DreamBooth#

Model Introduction#

DreamBooth [MM-MODELS-DB2] is a fine-tuning technique and a solution to personalize large diffusion models like Stable Diffusion, which are powerful but lack the ability to mimic subjects of a given reference set. With DreamBooth, you only need a few images of a specific subject to fine-tune a pretrained text-to-image model, so that it learns to bind a unique identifier with a special subject. This unique identifier can then be used to synthesize fully-novel photorealistic images of the subject contextualized in different scenes.

NeMo’s Dreambooth is built upon the Stable Diffusion framework. While its architecture mirrors Stable Diffusion (refer to Model Configuration), the distinction lies in its training process, specifically when utilizing a different dataset and incorporating the prior preservation loss when necessary.

Prior Preservation Loss

When finetuning large pretrained language models on specific tasks or text-to-image diffusion models on a small dataset, problems like language drift and decreased output variety often arise.
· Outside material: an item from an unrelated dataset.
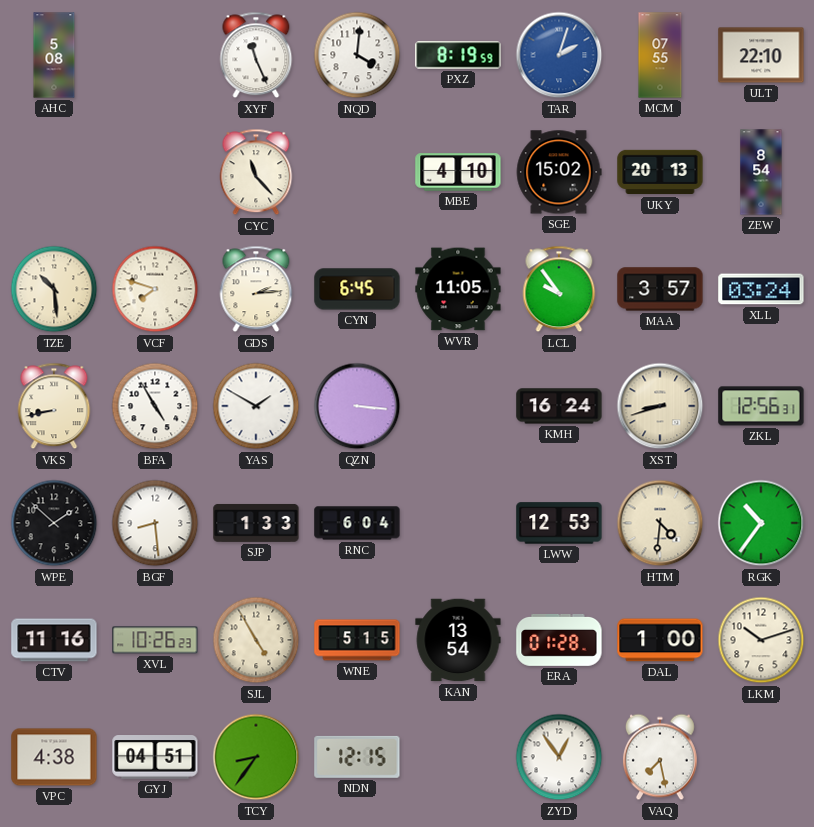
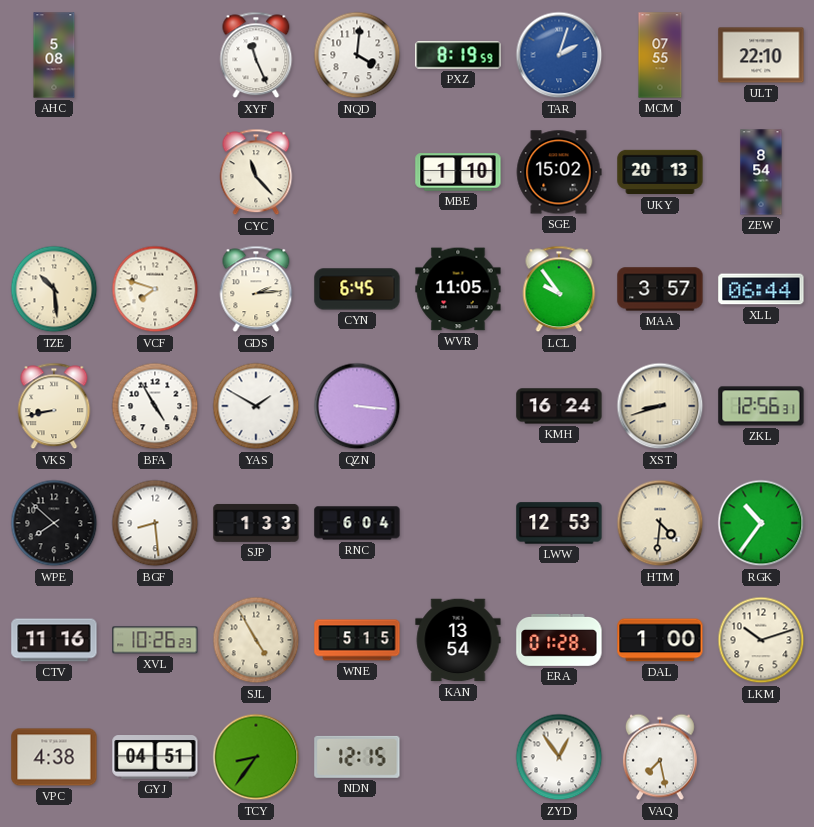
MBE: 4:10 -> 1:10
XLL: 03:24 -> 06:44
WPE: 1:52 -> 7:52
The concept of the prior preservation loss is straightforward: it guides the model using its self-generated samples and incorporates the discrepancy between the model-predicted noise on these samples. The influence of this loss component can be adjusted using model.prior_loss_weight.

model_pred, model_pred_prior = torch.chunk(model_output, 2, dim=0)
target, target_prior = torch.chunk(target, 2, dim=0)
loss = torch.nn.functional.mse_loss(model_pred.float(), target.float(), reduction="mean")
prior_loss = torch.nn.functional.mse_loss(model_pred_prior.float(), target_prior.float(), reduction="mean")
loss = loss + prior_loss * self.prior_loss_weight

Training Dataset

NeMo’s Dreambooth model dataset is different from other NeMo multimodal models in that it doesn’t necessitate data stored in the webdataset format. You can find a sample dataset at [MM-MODELS-DB1]. For each object you aim to integrate into the model, just place its images (typically 3-5) in a folder and specify its path in model.data.instance_dir. When training with the prior preservation loss, store images produced by the original model in a distinct folder and reference its path in model.data.regularization_dir. This process is automated in NeMo’s DreamBooth implementation.

Model Configuration#

Pleaser refer to Model Configuration for how to configure Stable Diffusion. Here we show DreamBooth-specific configurations.

Prior Preservation Loss#

model:
  with_prior_preservation: False
  prior_loss_weight: 0.5
  train_text_encoder: False
  restore_from_path: /ckpts/nemo-v1-5-188000-ema.nemo #This ckpt is only used to generate regularization images, thus .nemo ckpt is needed

  data:
    instance_dir: /datasets/instance_dir
    instance_prompt: a photo of a sks dog
    regularization_dir: /datasets/nemo_dogs
    regularization_prompt: a photo of a dog
    num_reg_images: 10
    num_images_per_prompt: 4
    resolution: 512
    center_crop: True

train_text_encoder: Dictates if the text encoder should be finetuned alongside the U-Net.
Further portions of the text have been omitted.